Is $\mathbb{Z}[t,t^{-1}]$ a PID? What about $\mathbb{Z}[\sqrt{2}i]$?

Question

Is $\mathbb{Z}[t,t^{-1}]$ a PID? What about $\mathbb{Z}[\sqrt{2}i]$?

I don't know how to prove that a set IS a PID. I only know how to prove when it is NOT (by proving it is not UFD, for example).

How can I show an ideal can only be generated by a single element? In $\mathbb{Z}$ I understand, there is a minimality argument.

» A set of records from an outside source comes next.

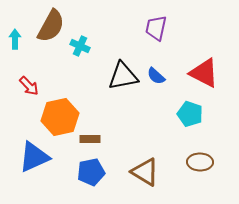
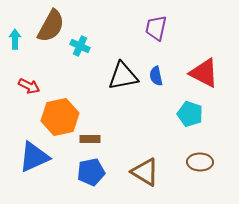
blue semicircle: rotated 36 degrees clockwise
red arrow: rotated 20 degrees counterclockwise
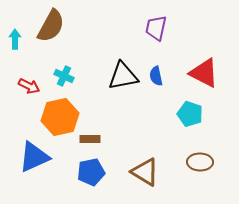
cyan cross: moved 16 px left, 30 px down
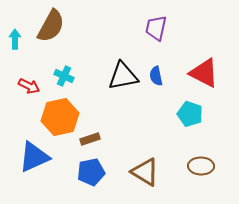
brown rectangle: rotated 18 degrees counterclockwise
brown ellipse: moved 1 px right, 4 px down
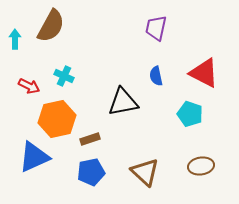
black triangle: moved 26 px down
orange hexagon: moved 3 px left, 2 px down
brown ellipse: rotated 10 degrees counterclockwise
brown triangle: rotated 12 degrees clockwise
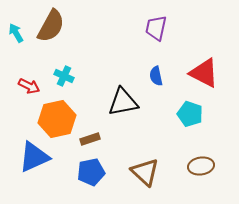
cyan arrow: moved 1 px right, 6 px up; rotated 30 degrees counterclockwise
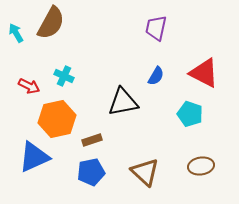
brown semicircle: moved 3 px up
blue semicircle: rotated 138 degrees counterclockwise
brown rectangle: moved 2 px right, 1 px down
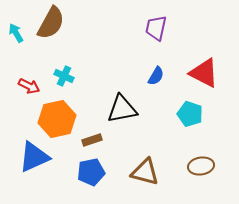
black triangle: moved 1 px left, 7 px down
brown triangle: rotated 28 degrees counterclockwise
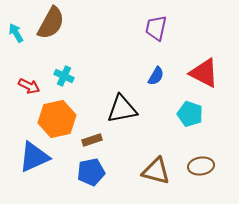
brown triangle: moved 11 px right, 1 px up
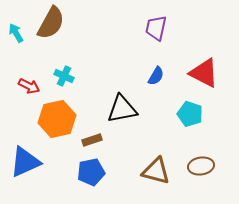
blue triangle: moved 9 px left, 5 px down
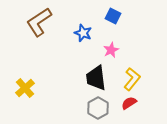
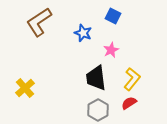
gray hexagon: moved 2 px down
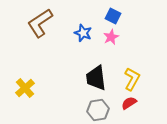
brown L-shape: moved 1 px right, 1 px down
pink star: moved 13 px up
yellow L-shape: rotated 10 degrees counterclockwise
gray hexagon: rotated 20 degrees clockwise
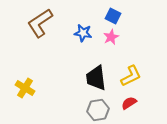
blue star: rotated 12 degrees counterclockwise
yellow L-shape: moved 1 px left, 3 px up; rotated 35 degrees clockwise
yellow cross: rotated 18 degrees counterclockwise
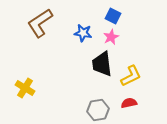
black trapezoid: moved 6 px right, 14 px up
red semicircle: rotated 21 degrees clockwise
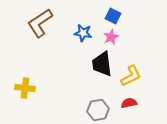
yellow cross: rotated 24 degrees counterclockwise
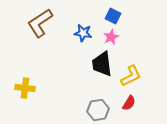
red semicircle: rotated 133 degrees clockwise
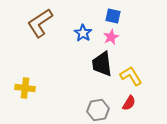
blue square: rotated 14 degrees counterclockwise
blue star: rotated 24 degrees clockwise
yellow L-shape: rotated 95 degrees counterclockwise
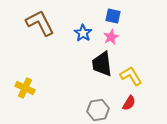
brown L-shape: rotated 96 degrees clockwise
yellow cross: rotated 18 degrees clockwise
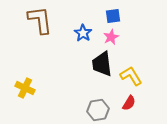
blue square: rotated 21 degrees counterclockwise
brown L-shape: moved 3 px up; rotated 20 degrees clockwise
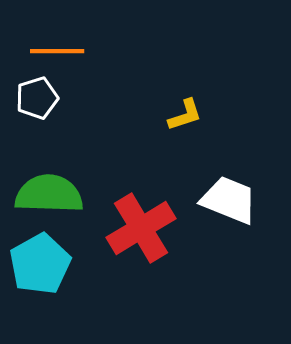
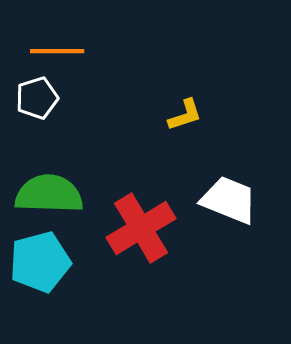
cyan pentagon: moved 2 px up; rotated 14 degrees clockwise
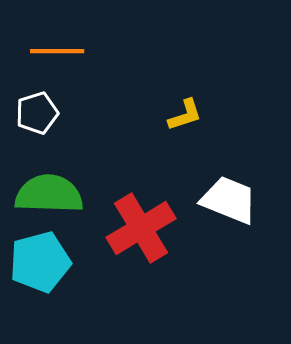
white pentagon: moved 15 px down
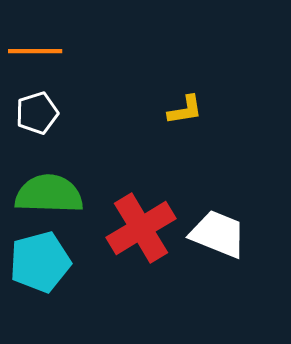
orange line: moved 22 px left
yellow L-shape: moved 5 px up; rotated 9 degrees clockwise
white trapezoid: moved 11 px left, 34 px down
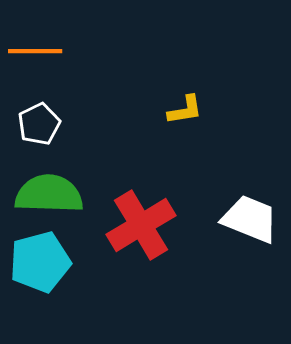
white pentagon: moved 2 px right, 11 px down; rotated 9 degrees counterclockwise
red cross: moved 3 px up
white trapezoid: moved 32 px right, 15 px up
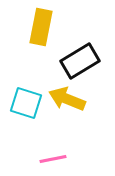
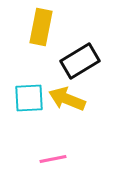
cyan square: moved 3 px right, 5 px up; rotated 20 degrees counterclockwise
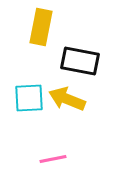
black rectangle: rotated 42 degrees clockwise
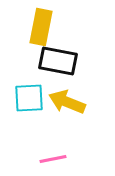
black rectangle: moved 22 px left
yellow arrow: moved 3 px down
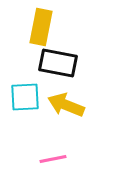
black rectangle: moved 2 px down
cyan square: moved 4 px left, 1 px up
yellow arrow: moved 1 px left, 3 px down
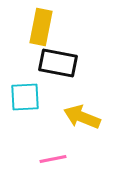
yellow arrow: moved 16 px right, 12 px down
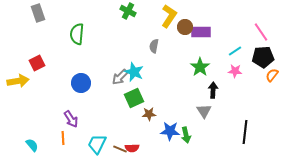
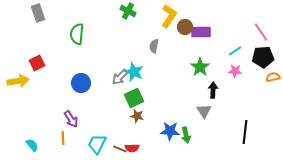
orange semicircle: moved 1 px right, 2 px down; rotated 40 degrees clockwise
brown star: moved 12 px left, 2 px down; rotated 16 degrees clockwise
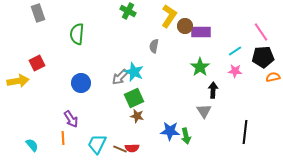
brown circle: moved 1 px up
green arrow: moved 1 px down
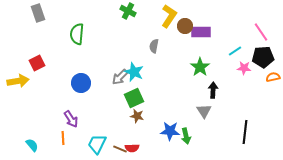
pink star: moved 9 px right, 3 px up
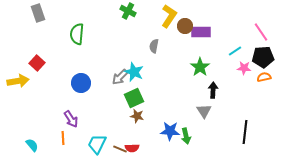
red square: rotated 21 degrees counterclockwise
orange semicircle: moved 9 px left
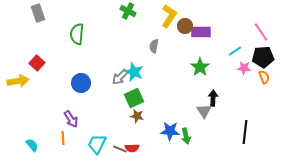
orange semicircle: rotated 80 degrees clockwise
black arrow: moved 8 px down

But in those sets up there I have no idea how to start.

Answer 1

$\mathbf Z[t,t^{-1}]$ cannot be a P.I.D. because a P.I.D. has Krull dimension $1$ and $\mathbf Z[t,t^{-1}]$ has dimension $2$.

$\mathbf Z[i\sqrt2]$ is a Euclidean domain, hence a P.I.D. Indeed, let $N$ be the norm on $\mathbf Z[i\sqrt2]$ ($N(x+i\sqrt2y)=x^2+2y^2$). For any element $a/b$ in $\mathbf Q[i\sqrt2]$, there is a quadratic integer $q$ such that $N(a/b-q)<1$, hence $N(a-bq) < N(b)$.

Thus we have an Euclidean stathm on $\mathbf Z[i\sqrt2]$: for any elements $a,b$ ($b\neq 0$) in this ring, there are elements $q,\, r$ such that $$a=qb+r, \enspace N(r)< N(b).$$

The general method consists in trying to show the class group of fractionary ideals is trivial.